711.00111 Armament Control/9

Memorandum by Mr. Joseph C. Green of the Division of Western European Affairs

Marquis Alberto Rossi Longhi, Counselor of the Italian Embassy, called at my office by appointment this morning. He said that he had been studying S. J. Res. 1734—the so-called neutrality legislation enacted by Congress last week—and particularly Section 1 of that Joint Resolution. He said that he found the language so confusing and so difficult to interpret that he had come to me in the hope that I might enlighten him as to what it meant as his Government was naturally interested in this legislation.

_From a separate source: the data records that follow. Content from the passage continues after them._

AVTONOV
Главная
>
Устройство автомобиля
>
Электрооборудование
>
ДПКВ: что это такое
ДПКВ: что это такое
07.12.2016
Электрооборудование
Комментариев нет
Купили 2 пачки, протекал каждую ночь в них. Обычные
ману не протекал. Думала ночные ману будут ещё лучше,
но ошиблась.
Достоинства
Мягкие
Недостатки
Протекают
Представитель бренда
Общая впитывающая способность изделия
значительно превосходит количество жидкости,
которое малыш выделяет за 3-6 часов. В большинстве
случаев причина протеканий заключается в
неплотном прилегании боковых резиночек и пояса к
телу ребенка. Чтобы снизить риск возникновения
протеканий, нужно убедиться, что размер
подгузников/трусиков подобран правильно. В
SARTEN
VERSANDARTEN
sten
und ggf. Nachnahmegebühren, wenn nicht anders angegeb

We went over together the confused provisions of Section 1 and he said that it seemed clear to him that the Section was so worded that the President would be obliged to place an embargo on shipments of arms to both Italy and Ethiopia at some stage of any armed conflict which might arise between them, but that he might or might not in his discretion place a similar embargo on shipments to any other countries which might become involved in the conflict. From this he drew the conclusion that the legislation was directed, perhaps unintentionally, against Italy, as he said that there was no use blinking the fact that Congress had acted in view of the present tension between Ethiopia and Italy.

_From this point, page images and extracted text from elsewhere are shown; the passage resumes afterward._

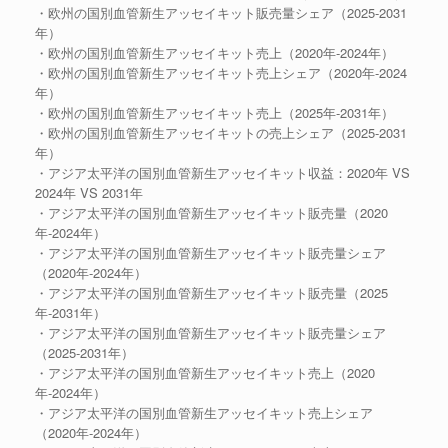
・欧州の国別血管新生アッセイキット販売量シェア（2025-2031
年）
・欧州の国別血管新生アッセイキット売上（2020年-2024年）
・欧州の国別血管新生アッセイキット売上シェア（2020年-2024
年）
・欧州の国別血管新生アッセイキット売上（2025年-2031年）
・欧州の国別血管新生アッセイキットの売上シェア（2025-2031
年）
・アジア太平洋の国別血管新生アッセイキット収益：2020年 VS
2024年 VS 2031年
・アジア太平洋の国別血管新生アッセイキット販売量（2020
年-2024年）
・アジア太平洋の国別血管新生アッセイキット販売量シェア
（2020年-2024年）
・アジア太平洋の国別血管新生アッセイキット販売量（2025
年-2031年）
・アジア太平洋の国別血管新生アッセイキット販売量シェア
（2025-2031年）
・アジア太平洋の国別血管新生アッセイキット売上（2020
年-2024年）
・アジア太平洋の国別血管新生アッセイキット売上シェア
（2020年-2024年）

Rossi Longhi made it clear that in speaking of the possibility of other countries becoming involved in the impending conflict, he did not wish it to be inferred that he believed that they would become so involved. He said that there was no reason why other countries should become involved in what was merely a colonial enterprise on the part of Italy.

J[oseph] C. G[reen]
  1. Approved August 31, 1935; 49 Stat. 1081.